## [About this task]
Retype, without alteration, each line from the line containing "Iran tranh thủ" to the final line of the records.

## [Given entries]
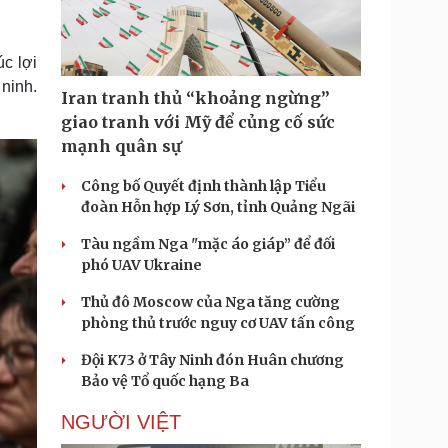
Doanh nghiệp 24h
Tin Công nghệ
Doanh nhân
Trải nghiệm
ì cộng đồng
Chuyển đổi số
c lợi
ninh.
Iran tranh thủ “khoảng ngừng”
u lịch
Podcast
giao tranh với Mỹ để củng cố sức
Tư vấn
Câu chuyện thời sự
mạnh quân sự
Săn Tour
Đọc truyện đêm khuya
heck-in
Cửa sổ tình yêu
Công bố Quyết định thành lập Tiểu
Kể chuyện cho bé
đoàn Hỗn hợp Lý Sơn, tỉnh Quảng Ngãi
Hạt giống tâm hồn
Tàu ngầm Nga "mặc áo giáp” để đối
phó UAV Ukraine
Thủ đô Moscow của Nga tăng cường
phòng thủ trước nguy cơ UAV tấn công
Đội K73 ở Tây Ninh đón Huân chương
Bảo vệ Tổ quốc hạng Ba
NGƯỜI VIỆT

## [Written solution]
Iran tranh thủ “khoảng ngừng”
u lịch
Podcast
giao tranh với Mỹ để củng cố sức
Tư vấn
Câu chuyện thời sự
mạnh quân sự
Săn Tour
Đọc truyện đêm khuya
heck-in
Cửa sổ tình yêu
Công bố Quyết định thành lập Tiểu
Kể chuyện cho bé
đoàn Hỗn hợp Lý Sơn, tỉnh Quảng Ngãi
Hạt giống tâm hồn
Tàu ngầm Nga "mặc áo giáp” để đối
phó UAV Ukraine
Thủ đô Moscow của Nga tăng cường
phòng thủ trước nguy cơ UAV tấn công
Đội K73 ở Tây Ninh đón Huân chương
Bảo vệ Tổ quốc hạng Ba
NGƯỜI VIỆT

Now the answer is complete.